→ WHAT IS NEEDED: Using "manifest" as the search string, find the matching lines below and copy them.

Dataset entries:
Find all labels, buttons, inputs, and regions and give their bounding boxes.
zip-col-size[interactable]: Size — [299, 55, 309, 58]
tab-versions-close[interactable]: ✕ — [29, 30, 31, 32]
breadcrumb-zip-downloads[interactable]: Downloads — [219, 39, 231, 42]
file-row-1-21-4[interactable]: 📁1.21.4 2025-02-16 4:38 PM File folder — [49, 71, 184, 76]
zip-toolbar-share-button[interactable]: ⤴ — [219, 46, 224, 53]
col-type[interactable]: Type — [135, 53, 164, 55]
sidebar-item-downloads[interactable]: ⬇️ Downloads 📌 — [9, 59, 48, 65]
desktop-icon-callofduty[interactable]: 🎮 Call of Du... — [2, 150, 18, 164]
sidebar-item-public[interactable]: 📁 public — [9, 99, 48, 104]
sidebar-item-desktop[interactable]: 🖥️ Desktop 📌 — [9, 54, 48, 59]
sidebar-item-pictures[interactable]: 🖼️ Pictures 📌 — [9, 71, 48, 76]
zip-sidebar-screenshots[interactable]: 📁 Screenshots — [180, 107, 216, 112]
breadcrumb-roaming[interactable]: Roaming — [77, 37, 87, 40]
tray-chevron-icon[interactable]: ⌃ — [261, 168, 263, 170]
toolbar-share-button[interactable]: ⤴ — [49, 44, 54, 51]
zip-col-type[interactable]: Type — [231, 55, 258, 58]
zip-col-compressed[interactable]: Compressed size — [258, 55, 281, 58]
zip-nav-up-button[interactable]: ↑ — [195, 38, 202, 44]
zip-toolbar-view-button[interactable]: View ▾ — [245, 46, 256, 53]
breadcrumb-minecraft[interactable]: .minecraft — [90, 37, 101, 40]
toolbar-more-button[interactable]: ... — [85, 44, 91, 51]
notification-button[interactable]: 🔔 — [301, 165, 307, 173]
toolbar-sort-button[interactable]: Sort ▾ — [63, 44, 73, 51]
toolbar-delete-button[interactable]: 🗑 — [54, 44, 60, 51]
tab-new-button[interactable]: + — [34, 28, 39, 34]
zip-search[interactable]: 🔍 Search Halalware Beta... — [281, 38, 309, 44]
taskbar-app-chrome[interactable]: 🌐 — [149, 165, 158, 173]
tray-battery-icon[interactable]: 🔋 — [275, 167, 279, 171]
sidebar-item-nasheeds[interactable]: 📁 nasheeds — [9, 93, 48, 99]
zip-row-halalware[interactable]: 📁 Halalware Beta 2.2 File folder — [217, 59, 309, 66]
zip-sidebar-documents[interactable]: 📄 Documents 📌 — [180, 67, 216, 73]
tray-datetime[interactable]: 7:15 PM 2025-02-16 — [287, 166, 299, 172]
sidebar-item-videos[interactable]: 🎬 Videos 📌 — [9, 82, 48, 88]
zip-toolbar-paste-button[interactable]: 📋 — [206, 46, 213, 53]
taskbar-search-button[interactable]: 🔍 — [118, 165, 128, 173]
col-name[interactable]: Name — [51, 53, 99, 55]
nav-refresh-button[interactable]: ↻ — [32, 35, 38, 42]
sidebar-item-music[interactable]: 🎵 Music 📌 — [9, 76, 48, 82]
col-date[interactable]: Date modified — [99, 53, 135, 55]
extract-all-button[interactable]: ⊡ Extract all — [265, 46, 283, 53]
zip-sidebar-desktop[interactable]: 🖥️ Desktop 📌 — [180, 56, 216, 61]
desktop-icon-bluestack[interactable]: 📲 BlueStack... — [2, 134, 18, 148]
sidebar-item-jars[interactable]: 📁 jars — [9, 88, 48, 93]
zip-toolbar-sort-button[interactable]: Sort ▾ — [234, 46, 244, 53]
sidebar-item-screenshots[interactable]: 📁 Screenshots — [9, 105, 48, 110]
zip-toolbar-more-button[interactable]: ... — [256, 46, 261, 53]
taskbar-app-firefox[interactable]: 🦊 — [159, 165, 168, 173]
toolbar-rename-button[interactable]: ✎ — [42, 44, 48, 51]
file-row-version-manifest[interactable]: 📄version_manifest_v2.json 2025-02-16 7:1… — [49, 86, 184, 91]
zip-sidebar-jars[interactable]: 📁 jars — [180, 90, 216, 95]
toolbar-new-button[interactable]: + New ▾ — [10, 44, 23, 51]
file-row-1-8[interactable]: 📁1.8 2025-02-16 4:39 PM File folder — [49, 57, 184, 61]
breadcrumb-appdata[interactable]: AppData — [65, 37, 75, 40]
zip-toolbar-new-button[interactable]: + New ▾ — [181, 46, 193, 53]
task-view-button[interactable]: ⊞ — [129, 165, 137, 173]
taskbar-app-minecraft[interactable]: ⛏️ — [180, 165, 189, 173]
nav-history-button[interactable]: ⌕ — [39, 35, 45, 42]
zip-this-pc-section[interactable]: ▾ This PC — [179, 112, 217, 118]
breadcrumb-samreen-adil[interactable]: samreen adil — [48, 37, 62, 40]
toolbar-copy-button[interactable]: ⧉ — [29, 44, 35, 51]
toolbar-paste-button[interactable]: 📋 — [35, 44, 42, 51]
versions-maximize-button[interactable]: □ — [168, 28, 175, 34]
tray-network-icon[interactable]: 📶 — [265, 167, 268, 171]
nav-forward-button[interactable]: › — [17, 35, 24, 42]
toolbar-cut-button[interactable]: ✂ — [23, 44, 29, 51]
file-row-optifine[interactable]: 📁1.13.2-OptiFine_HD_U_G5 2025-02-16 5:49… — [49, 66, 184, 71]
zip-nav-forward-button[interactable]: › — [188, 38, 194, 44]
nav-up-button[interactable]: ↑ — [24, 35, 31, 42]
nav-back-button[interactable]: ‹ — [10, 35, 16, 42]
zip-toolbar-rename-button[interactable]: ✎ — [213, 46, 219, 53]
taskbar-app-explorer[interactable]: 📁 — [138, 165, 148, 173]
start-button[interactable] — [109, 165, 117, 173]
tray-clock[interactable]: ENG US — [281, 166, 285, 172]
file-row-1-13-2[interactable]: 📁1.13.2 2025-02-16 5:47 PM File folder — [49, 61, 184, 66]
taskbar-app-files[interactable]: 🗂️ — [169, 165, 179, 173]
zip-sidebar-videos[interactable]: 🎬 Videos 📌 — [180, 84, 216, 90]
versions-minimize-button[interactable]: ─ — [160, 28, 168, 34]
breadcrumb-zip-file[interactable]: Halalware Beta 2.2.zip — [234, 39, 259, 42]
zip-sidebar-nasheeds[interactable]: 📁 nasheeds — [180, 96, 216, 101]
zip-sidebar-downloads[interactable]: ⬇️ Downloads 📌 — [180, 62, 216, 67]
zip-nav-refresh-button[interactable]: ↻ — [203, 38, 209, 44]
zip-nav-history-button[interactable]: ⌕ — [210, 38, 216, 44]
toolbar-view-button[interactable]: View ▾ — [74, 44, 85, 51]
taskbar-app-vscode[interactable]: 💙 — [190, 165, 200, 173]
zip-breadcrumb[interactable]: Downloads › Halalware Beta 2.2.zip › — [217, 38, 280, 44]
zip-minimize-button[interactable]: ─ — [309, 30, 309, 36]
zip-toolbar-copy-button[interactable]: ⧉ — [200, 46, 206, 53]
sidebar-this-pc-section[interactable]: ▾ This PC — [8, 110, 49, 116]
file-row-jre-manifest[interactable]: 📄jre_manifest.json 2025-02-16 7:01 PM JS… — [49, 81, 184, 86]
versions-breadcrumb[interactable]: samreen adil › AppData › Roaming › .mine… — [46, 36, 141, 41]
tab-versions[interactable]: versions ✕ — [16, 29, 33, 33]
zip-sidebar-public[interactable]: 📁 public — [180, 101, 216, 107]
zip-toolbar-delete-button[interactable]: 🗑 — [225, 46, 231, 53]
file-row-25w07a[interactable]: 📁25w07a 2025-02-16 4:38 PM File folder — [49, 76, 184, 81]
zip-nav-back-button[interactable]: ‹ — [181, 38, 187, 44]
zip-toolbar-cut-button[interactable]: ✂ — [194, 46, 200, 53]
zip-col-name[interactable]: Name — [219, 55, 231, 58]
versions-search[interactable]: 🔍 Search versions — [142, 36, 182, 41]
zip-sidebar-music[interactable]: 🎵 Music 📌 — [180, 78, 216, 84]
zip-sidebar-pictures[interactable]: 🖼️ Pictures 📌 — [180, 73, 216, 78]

→ EXERCISE RESULT:
file-row-version-manifest[interactable]: 📄version_manifest_v2.json 2025-02-16 7:1… — [49, 86, 184, 91]
file-row-jre-manifest[interactable]: 📄jre_manifest.json 2025-02-16 7:01 PM JS… — [49, 81, 184, 86]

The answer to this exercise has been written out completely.